*What is being asked*. Print out the entries that follow exactly, missing none.

◆ ◆ ◆ ◆ ◆ ◆ ◆

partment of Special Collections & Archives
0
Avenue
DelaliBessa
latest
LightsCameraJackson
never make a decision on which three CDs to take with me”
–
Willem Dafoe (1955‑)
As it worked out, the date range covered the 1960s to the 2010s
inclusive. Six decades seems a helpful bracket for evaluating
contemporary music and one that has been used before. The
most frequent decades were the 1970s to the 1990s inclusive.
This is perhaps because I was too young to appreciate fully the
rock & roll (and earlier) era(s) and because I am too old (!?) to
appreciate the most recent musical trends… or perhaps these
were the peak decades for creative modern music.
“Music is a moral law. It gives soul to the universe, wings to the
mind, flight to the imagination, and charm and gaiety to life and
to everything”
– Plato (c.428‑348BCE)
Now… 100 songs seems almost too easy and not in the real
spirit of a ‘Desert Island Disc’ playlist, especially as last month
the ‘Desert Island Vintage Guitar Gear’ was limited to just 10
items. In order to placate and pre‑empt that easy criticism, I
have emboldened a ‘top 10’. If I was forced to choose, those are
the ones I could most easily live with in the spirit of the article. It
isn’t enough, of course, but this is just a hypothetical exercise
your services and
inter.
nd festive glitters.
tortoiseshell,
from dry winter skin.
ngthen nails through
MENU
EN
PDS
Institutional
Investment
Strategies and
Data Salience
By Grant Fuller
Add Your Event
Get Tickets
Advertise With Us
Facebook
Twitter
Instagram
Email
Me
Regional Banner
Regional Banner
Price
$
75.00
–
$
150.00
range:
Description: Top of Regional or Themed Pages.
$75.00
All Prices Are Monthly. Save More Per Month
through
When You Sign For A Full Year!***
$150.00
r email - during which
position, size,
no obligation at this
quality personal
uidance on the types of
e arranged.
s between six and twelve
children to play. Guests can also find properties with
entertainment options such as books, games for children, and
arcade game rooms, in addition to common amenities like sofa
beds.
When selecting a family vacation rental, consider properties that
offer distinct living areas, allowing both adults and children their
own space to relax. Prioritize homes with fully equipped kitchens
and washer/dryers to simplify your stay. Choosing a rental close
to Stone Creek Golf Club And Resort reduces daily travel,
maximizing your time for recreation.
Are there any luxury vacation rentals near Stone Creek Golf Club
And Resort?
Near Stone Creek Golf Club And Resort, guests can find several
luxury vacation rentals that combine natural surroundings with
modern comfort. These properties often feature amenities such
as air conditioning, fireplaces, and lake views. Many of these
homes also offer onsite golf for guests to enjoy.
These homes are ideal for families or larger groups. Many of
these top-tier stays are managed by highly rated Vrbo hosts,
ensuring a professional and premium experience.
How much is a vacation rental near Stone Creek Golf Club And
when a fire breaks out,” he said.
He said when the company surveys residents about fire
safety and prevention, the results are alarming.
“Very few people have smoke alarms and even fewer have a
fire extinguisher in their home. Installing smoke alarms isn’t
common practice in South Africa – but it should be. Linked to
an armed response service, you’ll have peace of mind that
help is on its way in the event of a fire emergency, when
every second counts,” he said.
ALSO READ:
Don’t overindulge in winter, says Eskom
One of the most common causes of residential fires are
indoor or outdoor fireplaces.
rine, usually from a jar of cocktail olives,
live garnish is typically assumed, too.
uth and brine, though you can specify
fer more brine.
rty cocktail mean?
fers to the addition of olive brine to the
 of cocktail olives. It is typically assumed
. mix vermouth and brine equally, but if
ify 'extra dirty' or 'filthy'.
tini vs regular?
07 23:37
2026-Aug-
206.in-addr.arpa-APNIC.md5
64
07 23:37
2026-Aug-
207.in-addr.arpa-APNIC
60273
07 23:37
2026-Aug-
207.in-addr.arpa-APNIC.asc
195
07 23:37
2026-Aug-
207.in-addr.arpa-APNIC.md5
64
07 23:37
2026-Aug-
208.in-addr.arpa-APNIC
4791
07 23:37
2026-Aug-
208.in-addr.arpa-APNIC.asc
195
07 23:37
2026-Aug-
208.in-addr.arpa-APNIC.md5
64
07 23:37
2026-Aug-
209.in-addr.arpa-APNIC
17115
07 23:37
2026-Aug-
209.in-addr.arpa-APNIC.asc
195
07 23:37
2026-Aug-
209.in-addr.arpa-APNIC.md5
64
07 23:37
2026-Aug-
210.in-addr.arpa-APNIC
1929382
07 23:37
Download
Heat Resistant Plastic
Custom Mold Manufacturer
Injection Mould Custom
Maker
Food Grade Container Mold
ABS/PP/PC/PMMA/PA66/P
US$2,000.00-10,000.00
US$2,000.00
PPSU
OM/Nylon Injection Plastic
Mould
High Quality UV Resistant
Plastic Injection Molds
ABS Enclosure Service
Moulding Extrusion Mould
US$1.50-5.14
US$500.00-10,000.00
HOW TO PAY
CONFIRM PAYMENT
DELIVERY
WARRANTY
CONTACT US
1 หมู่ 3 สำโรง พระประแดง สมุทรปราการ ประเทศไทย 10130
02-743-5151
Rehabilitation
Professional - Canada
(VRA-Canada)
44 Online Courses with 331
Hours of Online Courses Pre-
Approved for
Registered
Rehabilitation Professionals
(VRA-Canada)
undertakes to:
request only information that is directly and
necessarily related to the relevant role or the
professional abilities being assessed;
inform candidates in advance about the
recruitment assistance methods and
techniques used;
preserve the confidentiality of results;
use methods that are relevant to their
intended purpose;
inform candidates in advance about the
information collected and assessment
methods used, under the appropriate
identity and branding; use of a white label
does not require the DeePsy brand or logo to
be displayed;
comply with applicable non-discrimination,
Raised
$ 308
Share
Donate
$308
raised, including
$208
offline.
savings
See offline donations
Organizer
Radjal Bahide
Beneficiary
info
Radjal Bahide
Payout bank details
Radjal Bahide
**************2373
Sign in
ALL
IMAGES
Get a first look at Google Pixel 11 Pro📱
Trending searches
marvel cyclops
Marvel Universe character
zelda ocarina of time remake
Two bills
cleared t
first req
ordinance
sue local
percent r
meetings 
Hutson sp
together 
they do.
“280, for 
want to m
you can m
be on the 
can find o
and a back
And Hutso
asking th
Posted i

◆ ◆ ◆ ◆ ◆ ◆ ◆

*Task output*.
partment of Special Collections & Archives
0
Avenue
DelaliBessa
latest
LightsCameraJackson
never make a decision on which three CDs to take with me”
–
Willem Dafoe (1955‑)
As it worked out, the date range covered the 1960s to the 2010s
inclusive. Six decades seems a helpful bracket for evaluating
contemporary music and one that has been used before. The
most frequent decades were the 1970s to the 1990s inclusive.
This is perhaps because I was too young to appreciate fully the
rock & roll (and earlier) era(s) and because I am too old (!?) to
appreciate the most recent musical trends… or perhaps these
were the peak decades for creative modern music.
“Music is a moral law. It gives soul to the universe, wings to the
mind, flight to the imagination, and charm and gaiety to life and
to everything”
– Plato (c.428‑348BCE)
Now… 100 songs seems almost too easy and not in the real
spirit of a ‘Desert Island Disc’ playlist, especially as last month
the ‘Desert Island Vintage Guitar Gear’ was limited to just 10
items. In order to placate and pre‑empt that easy criticism, I
have emboldened a ‘top 10’. If I was forced to choose, those are
the ones I could most easily live with in the spirit of the article. It
isn’t enough, of course, but this is just a hypothetical exercise
your services and
inter.
nd festive glitters.
tortoiseshell,
from dry winter skin.
ngthen nails through
MENU
EN
PDS
Institutional
Investment
Strategies and
Data Salience
By Grant Fuller
Add Your Event
Get Tickets
Advertise With Us
Facebook
Twitter
Instagram
Email
Me
Regional Banner
Regional Banner
Price
$
75.00
–
$
150.00
range:
Description: Top of Regional or Themed Pages.
$75.00
All Prices Are Monthly. Save More Per Month
through
When You Sign For A Full Year!***
$150.00
r email - during which
position, size,
no obligation at this
quality personal
uidance on the types of
e arranged.
s between six and twelve
children to play. Guests can also find properties with
entertainment options such as books, games for children, and
arcade game rooms, in addition to common amenities like sofa
beds.
When selecting a family vacation rental, consider properties that
offer distinct living areas, allowing both adults and children their
own space to relax. Prioritize homes with fully equipped kitchens
and washer/dryers to simplify your stay. Choosing a rental close
to Stone Creek Golf Club And Resort reduces daily travel,
maximizing your time for recreation.
Are there any luxury vacation rentals near Stone Creek Golf Club
And Resort?
Near Stone Creek Golf Club And Resort, guests can find several
luxury vacation rentals that combine natural surroundings with
modern comfort. These properties often feature amenities such
as air conditioning, fireplaces, and lake views. Many of these
homes also offer onsite golf for guests to enjoy.
These homes are ideal for families or larger groups. Many of
these top-tier stays are managed by highly rated Vrbo hosts,
ensuring a professional and premium experience.
How much is a vacation rental near Stone Creek Golf Club And
when a fire breaks out,” he said.
He said when the company surveys residents about fire
safety and prevention, the results are alarming.
“Very few people have smoke alarms and even fewer have a
fire extinguisher in their home. Installing smoke alarms isn’t
common practice in South Africa – but it should be. Linked to
an armed response service, you’ll have peace of mind that
help is on its way in the event of a fire emergency, when
every second counts,” he said.
ALSO READ:
Don’t overindulge in winter, says Eskom
One of the most common causes of residential fires are
indoor or outdoor fireplaces.
rine, usually from a jar of cocktail olives,
live garnish is typically assumed, too.
uth and brine, though you can specify
fer more brine.
rty cocktail mean?
fers to the addition of olive brine to the
 of cocktail olives. It is typically assumed
. mix vermouth and brine equally, but if
ify 'extra dirty' or 'filthy'.
tini vs regular?
07 23:37
2026-Aug-
206.in-addr.arpa-APNIC.md5
64
07 23:37
2026-Aug-
207.in-addr.arpa-APNIC
60273
07 23:37
2026-Aug-
207.in-addr.arpa-APNIC.asc
195
07 23:37
2026-Aug-
207.in-addr.arpa-APNIC.md5
64
07 23:37
2026-Aug-
208.in-addr.arpa-APNIC
4791
07 23:37
2026-Aug-
208.in-addr.arpa-APNIC.asc
195
07 23:37
2026-Aug-
208.in-addr.arpa-APNIC.md5
64
07 23:37
2026-Aug-
209.in-addr.arpa-APNIC
17115
07 23:37
2026-Aug-
209.in-addr.arpa-APNIC.asc
195
07 23:37
2026-Aug-
209.in-addr.arpa-APNIC.md5
64
07 23:37
2026-Aug-
210.in-addr.arpa-APNIC
1929382
07 23:37
Download
Heat Resistant Plastic
Custom Mold Manufacturer
Injection Mould Custom
Maker
Food Grade Container Mold
ABS/PP/PC/PMMA/PA66/P
US$2,000.00-10,000.00
US$2,000.00
PPSU
OM/Nylon Injection Plastic
Mould
High Quality UV Resistant
Plastic Injection Molds
ABS Enclosure Service
Moulding Extrusion Mould
US$1.50-5.14
US$500.00-10,000.00
HOW TO PAY
CONFIRM PAYMENT
DELIVERY
WARRANTY
CONTACT US
1 หมู่ 3 สำโรง พระประแดง สมุทรปราการ ประเทศไทย 10130
02-743-5151
Rehabilitation
Professional - Canada
(VRA-Canada)
44 Online Courses with 331
Hours of Online Courses Pre-
Approved for
Registered
Rehabilitation Professionals
(VRA-Canada)
undertakes to:
request only information that is directly and
necessarily related to the relevant role or the
professional abilities being assessed;
inform candidates in advance about the
recruitment assistance methods and
techniques used;
preserve the confidentiality of results;
use methods that are relevant to their
intended purpose;
inform candidates in advance about the
information collected and assessment
methods used, under the appropriate
identity and branding; use of a white label
does not require the DeePsy brand or logo to
be displayed;
comply with applicable non-discrimination,
Raised
$ 308
Share
Donate
$308
raised, including
$208
offline.
savings
See offline donations
Organizer
Radjal Bahide
Beneficiary
info
Radjal Bahide
Payout bank details
Radjal Bahide
**************2373
Sign in
ALL
IMAGES
Get a first look at Google Pixel 11 Pro📱
Trending searches
marvel cyclops
Marvel Universe character
zelda ocarina of time remake
Two bills
cleared t
first req
ordinance
sue local
percent r
meetings 
Hutson sp
together 
they do.
“280, for 
want to m
you can m
be on the 
can find o
and a back
And Hutso
asking th
Posted i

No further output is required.